Вывод напрашивается сам собой: горожан конные витязи попросту бросили. Сами спаслись на борзых конях, а «лапотников» преспокойно оставили на произвол судьбы. Их-то и перебили до последнего человека разъяренные татары… Вряд ли эту историю можно отнести к тем, что прославили русское оружие. А в общем древнерусских дружинников не зря сравнивают с западноевропейскими рыцарями. Совершенно рыцарское поведение: господа в кольчугах, профессиональные бойцы, спасают в первую очередь свои драгоценные персоны, нисколько не заботясь об участи сиволапых простолюдинов…
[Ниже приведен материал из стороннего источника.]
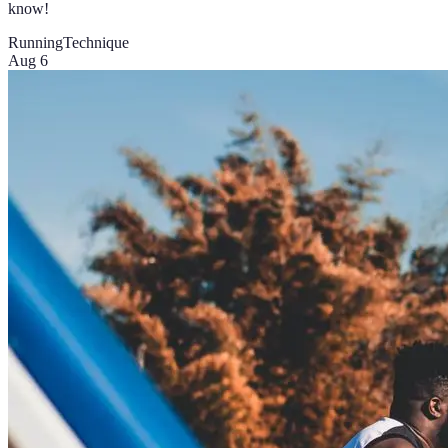
know!
Running
Technique
Aug 6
Не будет преувеличением сказать, что Батыево нашествие затронуло лишь некоторую часть Руси, а не всю «Русскую землю». Некоторые города были и в самом деле взяты штурмом, сожжены, разграблены, а население понесло немалые потери. Но в то же время значительная часть князей и городов преспокойным образом полюбовно с татарами договорилась. Князь Ярослав Всеволодович, отправившийся к татарам с данью в то время, когда они еще и не объявлялись под Киевом, вовсе не выглядит каким-то одиноким выродком – он всего-навсего успел первым…
Богатый торговый Углич практически моментально нашел общий язык с татарами – дал лошадей и провизию, заплатил дань, и татары ушли. Точно так же поступили другие поволжские города – Ярославль и Кострома. Интересно, что Четвертая Новгородская и Первая Софийская летопись о каком-либо штурме Киева не упоминают вообще, излагая события совершенно иначе: татары, мол, «придоша с миром к Киеву и смирившеся с Мстиславом и с Владимиром и с Даниилом». Имеется в виду Даниил Галицкий – который с татарами не воевал ни дня, а именно что «смирившеся»! Такая вот загадочка. Ясно одно: далеко не все русские летописцы считали, что Киев был взят штурмом и разорен…
Да и с Господином Великим Новгородом все, как выяснилось, неоднозначно. Принято было считать, что татары до него не добрались из-за распутицы. Или вообще не собирались на Новгород идти.